И чего только не выделывал перед ребятами старый солдат! С березовой метлой «на караул» стоял, отбивал лаптями парадный гусиный шаг, лез на стенку — штурмом брал турецкую крепость!
А благочинный в это время был в отъезде в селе в Медынцеве. Там совсем спился молодой поп на масленой: рясу снес в монопольку и хотел сменять на водку престольную чашу от святых даров. И благочинный, как старший в округе поп, прихватил с собой трех священников из окрестных сел и устроил суд над пьянчужкой. И здорово прищучил его: заставил три недели кряду класть поклоны перед алтарем — сто раз на дню бить себя в грудь и посыпать голову пеплом.
А когда благочинный вернулся домой да увидал, что творилось без него в людской у барина, коршуном налетел на регента:
— Креста на тебе нет, Митрохин! Срам какой: великий пост, прихожане повсеместно о душе пекутся, а ты тут песенки про любовь разводишь да сеансы гипноза устраиваешь! Я тебя согну в бараний рог! Ты у меня наплачешься! Сейчас же отпусти детей в школу!
— Увольте, отец Алексей! — заюлил Митрохин, припадая губами к пухлой руке благочинного. — Я человек кругом подневольный: вам пою на клиросе, и хор у меня справный. А тут — барин. С него и спрос.
— Ну, я и с ним поговорю! — пригрозил благочинный. — А вы, — он навел бороду на притихших ребят и поднял над головой трость с набалдашником, — живо в школу! И про всякое баловство забудьте!

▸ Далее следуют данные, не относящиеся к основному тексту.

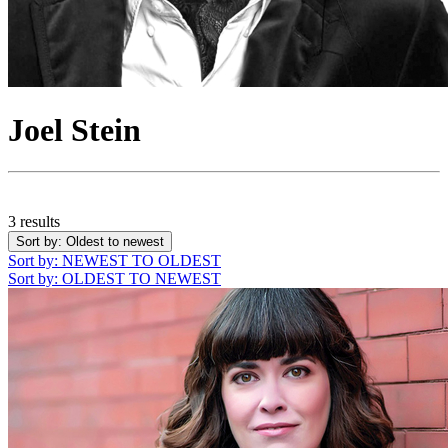
Joel Stein
3 results
Sort by
: Oldest to newest
Sort by
: NEWEST TO OLDEST
Sort by
: OLDEST TO NEWEST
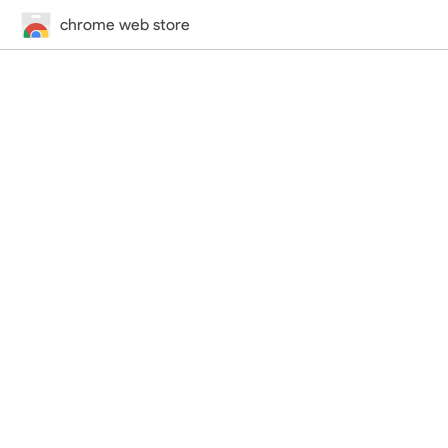
chrome web store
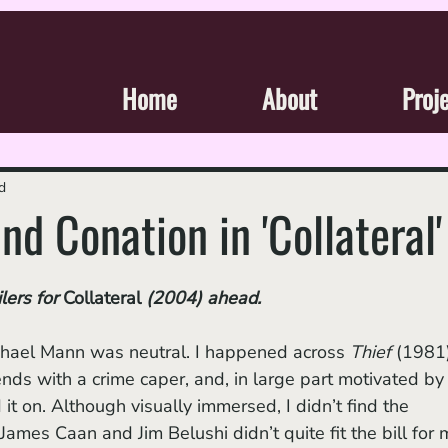
Home
About
Proj
d
nd Conation in 'Collateral'
lers for 
Collateral 
(2004)
ahead.
ichael Mann was neutral. I happened across 
Thief
 (1981
ends with a crime caper, and, in large part motivated by 
 it on. Although visually immersed, I didn’t find the 
ames Caan and Jim Belushi didn’t quite fit the bill for 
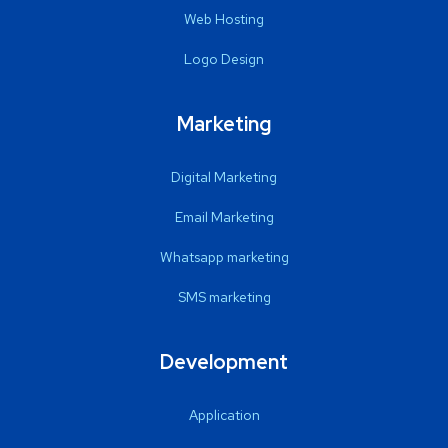
Web Hosting
Logo Design
Marketing
Digital Marketing
Email Marketing
Whatsapp marketing
SMS marketing
Development
Application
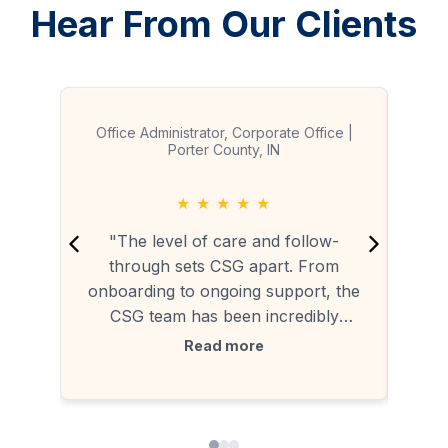
Hear From Our Clients
Office Administrator, Corporate Office |
Porter County, IN
★
★
★
★
★
"
"The level of care and follow-
mark
through sets CSG apart. From
tradi
onboarding to ongoing support, the
CSG team has been incredibly
outs
responsive. Brenda and her team
Read more
c
handle service requests quickly, and
seam
Milet regularly checks in to make
on 
sure everything is running smoothly.
This is hands-down the most reliable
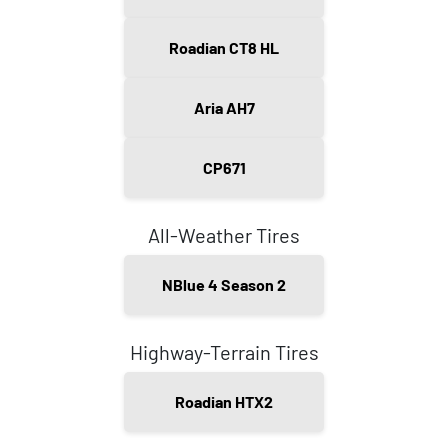
Roadian CT8 HL
Aria AH7
CP671
All-Weather Tires
NBlue 4 Season 2
Highway-Terrain Tires
Roadian HTX2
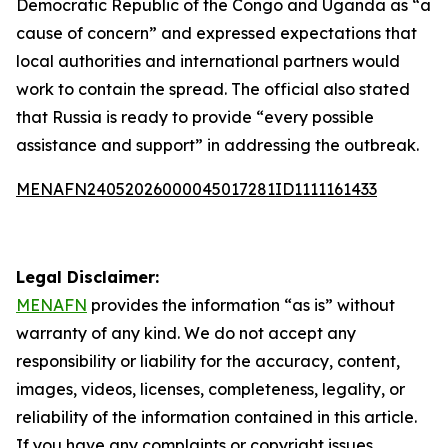
Democratic Republic of the Congo and Uganda as “a
cause of concern” and expressed expectations that
local authorities and international partners would
work to contain the spread. The official also stated
that Russia is ready to provide “every possible
assistance and support” in addressing the outbreak.
MENAFN24052026000045017281ID1111161433
Legal Disclaimer:
MENAFN
provides the information “as is” without
warranty of any kind. We do not accept any
responsibility or liability for the accuracy, content,
images, videos, licenses, completeness, legality, or
reliability of the information contained in this article.
If you have any complaints or copyright issues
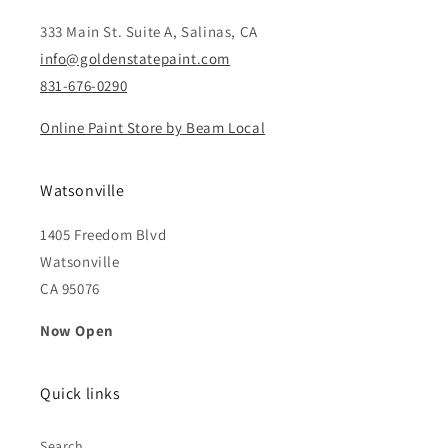
333 Main St. Suite A, Salinas, CA
info@goldenstatepaint.com
831-676-0290
Online Paint Store by Beam Local
Watsonville
1405 Freedom Blvd
Watsonville
CA 95076
Now Open
Quick links
Search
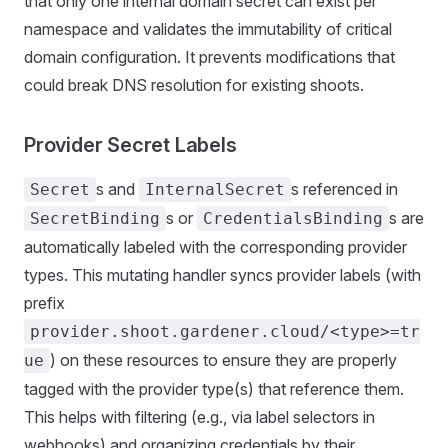
that only one internal domain secret can exist per
namespace and validates the immutability of critical
domain configuration. It prevents modifications that
could break DNS resolution for existing shoots.
Provider Secret Labels
s and
s referenced in
Secret
InternalSecret
s or
s are
SecretBinding
CredentialsBinding
automatically labeled with the corresponding provider
types. This mutating handler syncs provider labels (with
prefix
provider.shoot.gardener.cloud/<type>=tr
) on these resources to ensure they are properly
ue
tagged with the provider type(s) that reference them.
This helps with filtering (e.g., via label selectors in
webhooks) and organizing credentials by their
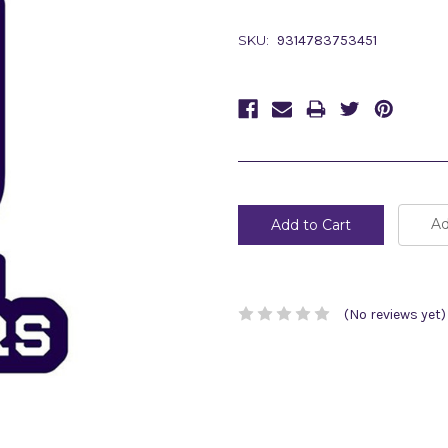
SKU:
9314783753451
Current
Stock:
Ad
(No reviews yet)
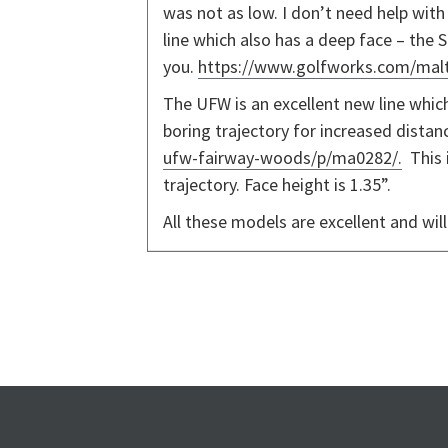
was not as low. I don’t need help with 
line which also has a deep face – the S
you.
https://www.golfworks.com/mal
The UFW is an excellent new line whic
boring trajectory for increased dista
ufw-fairway-woods/p/ma0282/.
This i
trajectory. Face height is 1.35”.
All these models are excellent and wil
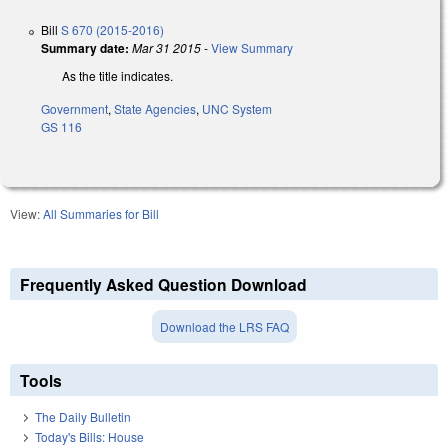
Bill
S 670 (2015-2016)
Summary date:
Mar 31 2015
-
View Summary
As the title indicates.
Government
,
State Agencies
,
UNC System
GS 116
View:
All Summaries for Bill
Frequently Asked Question Download
Download the LRS FAQ
Tools
The Daily Bulletin
Today's Bills: House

Людская мигом опустела. Отец Алексей, сердито засаживая трость в посеревший весенний снег и придерживая над лужами длинные и широкие полы тяжелой шубы, направился в деревянный флигель, что стоял рядом с оранжереей, где круглый год зеленели или цвели кусты, а сейчас, сквозь рамы, золотились лимоны. Во флигеле и жил барин с двумя девчонками и со своей Варварой, которую не допускала старая генеральша в белокаменный дом с широким балконом.
О чем шла речь у благочинного с барином, в селе об этом не знали. Только ребята стали бегать на спевку по вечерам, и все больше тайком. Барин передал сельскому старосте через управляющего, что надумал он строить новую школу, на выгоне, ближе кладбища. И школа эта не простая, а в честь трехсотлетия дома Романовых. Театр же откроется не постом, как обещал барин, а на третий день пасхи.
В страстную субботу дед Семен истопил баню. Вымылись мать с отцом, дед Семен, принарядились и пошли ко всенощной. А Димка попарился с дядей Иваном и с ним остался встречать праздник дома.